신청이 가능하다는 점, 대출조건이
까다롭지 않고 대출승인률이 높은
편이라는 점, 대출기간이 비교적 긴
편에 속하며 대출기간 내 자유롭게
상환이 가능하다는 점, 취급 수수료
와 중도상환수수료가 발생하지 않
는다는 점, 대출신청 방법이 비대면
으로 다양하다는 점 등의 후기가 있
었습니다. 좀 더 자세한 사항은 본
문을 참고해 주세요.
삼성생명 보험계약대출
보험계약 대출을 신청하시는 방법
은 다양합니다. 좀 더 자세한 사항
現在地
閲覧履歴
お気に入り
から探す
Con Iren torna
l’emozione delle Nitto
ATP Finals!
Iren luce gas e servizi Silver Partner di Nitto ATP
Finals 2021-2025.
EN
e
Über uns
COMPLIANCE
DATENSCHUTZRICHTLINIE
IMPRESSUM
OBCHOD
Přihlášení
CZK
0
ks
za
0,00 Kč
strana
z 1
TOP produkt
==
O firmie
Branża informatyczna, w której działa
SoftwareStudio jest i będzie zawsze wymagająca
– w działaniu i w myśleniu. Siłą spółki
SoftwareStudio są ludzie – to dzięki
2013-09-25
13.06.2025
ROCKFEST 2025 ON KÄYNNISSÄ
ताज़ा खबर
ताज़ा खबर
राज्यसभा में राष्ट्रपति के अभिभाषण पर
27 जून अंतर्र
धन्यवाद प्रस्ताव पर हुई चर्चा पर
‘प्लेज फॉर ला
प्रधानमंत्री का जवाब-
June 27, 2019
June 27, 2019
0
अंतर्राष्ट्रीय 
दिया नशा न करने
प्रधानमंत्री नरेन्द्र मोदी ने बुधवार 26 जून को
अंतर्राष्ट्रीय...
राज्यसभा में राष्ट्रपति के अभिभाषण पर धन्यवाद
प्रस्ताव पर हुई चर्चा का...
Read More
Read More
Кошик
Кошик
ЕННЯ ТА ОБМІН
==
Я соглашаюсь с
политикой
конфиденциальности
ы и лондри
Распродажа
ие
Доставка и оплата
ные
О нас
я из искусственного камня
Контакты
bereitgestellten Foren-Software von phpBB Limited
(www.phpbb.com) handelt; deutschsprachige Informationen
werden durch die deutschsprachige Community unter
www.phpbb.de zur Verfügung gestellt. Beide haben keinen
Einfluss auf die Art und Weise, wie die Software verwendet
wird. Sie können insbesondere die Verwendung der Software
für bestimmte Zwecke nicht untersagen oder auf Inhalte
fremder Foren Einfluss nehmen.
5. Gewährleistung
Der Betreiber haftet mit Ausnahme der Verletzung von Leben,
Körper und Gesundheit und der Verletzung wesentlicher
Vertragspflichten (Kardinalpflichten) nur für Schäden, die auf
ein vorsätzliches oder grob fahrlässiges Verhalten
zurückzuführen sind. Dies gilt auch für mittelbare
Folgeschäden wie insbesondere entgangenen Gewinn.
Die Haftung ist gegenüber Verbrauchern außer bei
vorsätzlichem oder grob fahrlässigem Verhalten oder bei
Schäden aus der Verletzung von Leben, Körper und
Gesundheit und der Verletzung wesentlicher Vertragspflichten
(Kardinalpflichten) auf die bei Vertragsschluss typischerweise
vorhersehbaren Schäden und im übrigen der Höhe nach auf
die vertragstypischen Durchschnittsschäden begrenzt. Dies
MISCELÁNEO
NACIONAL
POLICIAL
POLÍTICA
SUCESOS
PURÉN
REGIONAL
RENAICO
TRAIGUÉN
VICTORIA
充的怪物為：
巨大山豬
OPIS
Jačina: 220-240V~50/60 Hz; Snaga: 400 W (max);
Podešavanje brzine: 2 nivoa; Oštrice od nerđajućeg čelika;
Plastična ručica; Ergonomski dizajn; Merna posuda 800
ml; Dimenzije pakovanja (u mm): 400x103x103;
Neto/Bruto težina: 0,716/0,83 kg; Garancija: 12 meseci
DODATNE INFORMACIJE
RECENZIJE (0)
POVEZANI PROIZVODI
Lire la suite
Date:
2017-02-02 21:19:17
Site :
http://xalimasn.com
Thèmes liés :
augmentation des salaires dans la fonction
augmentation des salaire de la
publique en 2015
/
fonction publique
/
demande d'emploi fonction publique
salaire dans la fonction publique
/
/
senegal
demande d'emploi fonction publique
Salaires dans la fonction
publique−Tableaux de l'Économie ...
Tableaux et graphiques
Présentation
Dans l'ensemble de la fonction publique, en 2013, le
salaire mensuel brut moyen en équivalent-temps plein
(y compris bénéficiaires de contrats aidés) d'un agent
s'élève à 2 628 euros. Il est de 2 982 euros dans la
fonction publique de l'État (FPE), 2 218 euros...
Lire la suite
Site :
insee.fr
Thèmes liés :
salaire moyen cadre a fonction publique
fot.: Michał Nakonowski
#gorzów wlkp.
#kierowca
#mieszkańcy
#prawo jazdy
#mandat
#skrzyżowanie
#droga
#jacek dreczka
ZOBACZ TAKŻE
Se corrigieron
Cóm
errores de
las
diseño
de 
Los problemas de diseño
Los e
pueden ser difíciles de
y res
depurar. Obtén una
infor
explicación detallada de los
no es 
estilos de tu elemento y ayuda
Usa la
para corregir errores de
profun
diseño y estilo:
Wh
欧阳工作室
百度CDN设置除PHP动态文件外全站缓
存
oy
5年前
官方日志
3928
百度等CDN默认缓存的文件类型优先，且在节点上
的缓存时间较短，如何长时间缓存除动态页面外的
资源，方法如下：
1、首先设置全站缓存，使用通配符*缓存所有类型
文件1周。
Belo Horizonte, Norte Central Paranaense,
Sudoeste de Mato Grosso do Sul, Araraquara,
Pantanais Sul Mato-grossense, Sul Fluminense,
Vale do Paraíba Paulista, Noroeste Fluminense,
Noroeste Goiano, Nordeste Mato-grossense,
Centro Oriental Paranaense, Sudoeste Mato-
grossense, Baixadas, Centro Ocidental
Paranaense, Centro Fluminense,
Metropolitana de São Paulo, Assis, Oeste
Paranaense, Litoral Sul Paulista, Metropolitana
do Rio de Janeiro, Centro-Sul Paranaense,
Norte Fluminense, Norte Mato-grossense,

Task =
When the line with "신청이 가능하다는 점, 대출조건이" is reached in the data above, begin copying, and stop after the line with "TOP produkt"; copy each line exactly, both ends included.

Result for this exercise =
신청이 가능하다는 점, 대출조건이
까다롭지 않고 대출승인률이 높은
편이라는 점, 대출기간이 비교적 긴
편에 속하며 대출기간 내 자유롭게
상환이 가능하다는 점, 취급 수수료
와 중도상환수수료가 발생하지 않
는다는 점, 대출신청 방법이 비대면
으로 다양하다는 점 등의 후기가 있
었습니다. 좀 더 자세한 사항은 본
문을 참고해 주세요.
삼성생명 보험계약대출
보험계약 대출을 신청하시는 방법
은 다양합니다. 좀 더 자세한 사항
現在地
閲覧履歴
お気に入り
から探す
Con Iren torna
l’emozione delle Nitto
ATP Finals!
Iren luce gas e servizi Silver Partner di Nitto ATP
Finals 2021-2025.
EN
e
Über uns
COMPLIANCE
DATENSCHUTZRICHTLINIE
IMPRESSUM
OBCHOD
Přihlášení
CZK
0
ks
za
0,00 Kč
strana
z 1
TOP produkt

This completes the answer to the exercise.